● **Problem statement**: An exact copy of every entry is needed here; the images stay out.

Saved entries
++++++

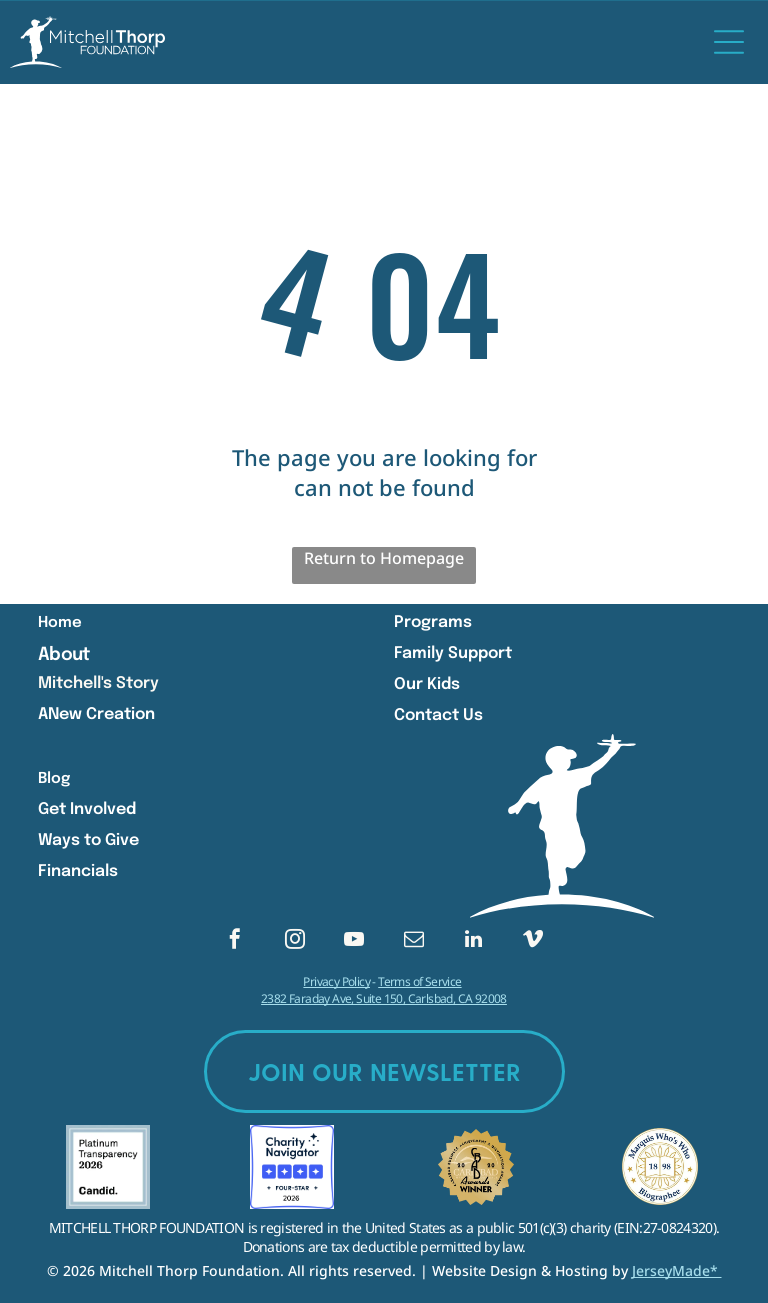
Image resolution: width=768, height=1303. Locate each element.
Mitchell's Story (98, 683)
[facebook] (235, 941)
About (63, 655)
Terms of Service (419, 981)
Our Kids (427, 684)
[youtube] (354, 941)
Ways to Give (88, 840)
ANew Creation (96, 714)
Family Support (453, 653)
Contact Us (438, 715)
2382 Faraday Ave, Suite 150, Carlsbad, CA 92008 (384, 998)
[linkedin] (473, 941)
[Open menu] (729, 42)
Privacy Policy (336, 981)
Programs (433, 622)
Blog (54, 779)
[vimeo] (533, 941)
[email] (414, 941)
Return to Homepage (384, 558)
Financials (78, 871)
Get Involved (87, 809)
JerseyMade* (677, 1270)
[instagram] (295, 941)
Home (60, 623)
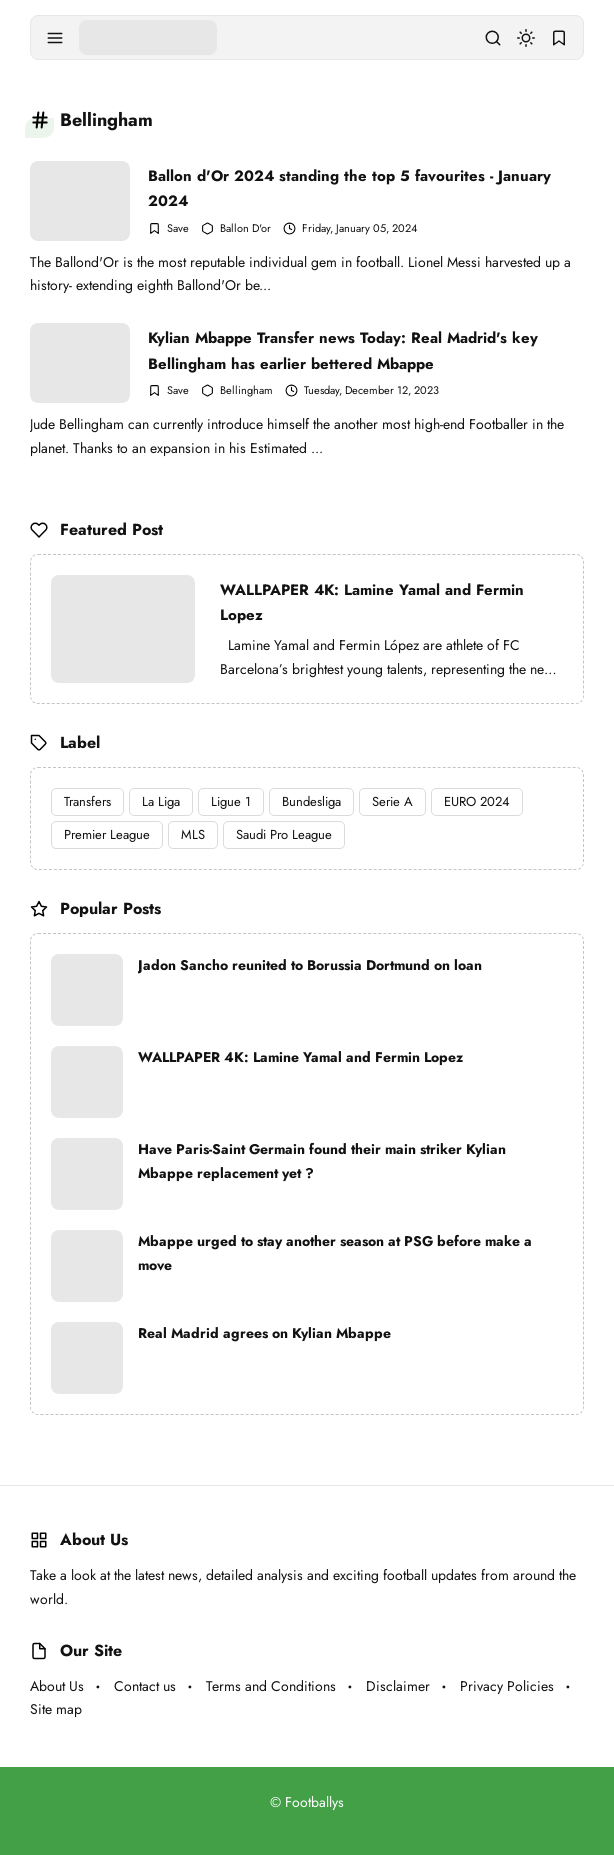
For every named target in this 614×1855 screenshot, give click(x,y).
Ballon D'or (245, 228)
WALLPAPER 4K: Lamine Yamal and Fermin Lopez (372, 603)
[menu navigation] (55, 38)
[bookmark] (559, 38)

++++++

● **Completed task**:
Image resolution: width=768, height=1303. Locate each element.
Mitchell's Story (98, 683)
[facebook] (235, 941)
About (63, 655)
Terms of Service (419, 981)
Our Kids (427, 684)
[youtube] (354, 941)
Ways to Give (88, 840)
ANew Creation (96, 714)
Family Support (453, 653)
Contact Us (438, 715)
2382 Faraday Ave, Suite 150, Carlsbad, CA 92008 (384, 998)
[linkedin] (473, 941)
[Open menu] (729, 42)
Privacy Policy (336, 981)
Programs (433, 622)
Blog (54, 779)
[vimeo] (533, 941)
[email] (414, 941)
Return to Homepage (384, 558)
Financials (78, 871)
Get Involved (87, 809)
JerseyMade* (677, 1270)
[instagram] (295, 941)
Home (60, 623)
For every named target in this 614×1855 screenshot, give click(x,y).
Ballon D'or (245, 228)
WALLPAPER 4K: Lamine Yamal and Fermin Lopez (372, 603)
[menu navigation] (55, 38)
[bookmark] (559, 38)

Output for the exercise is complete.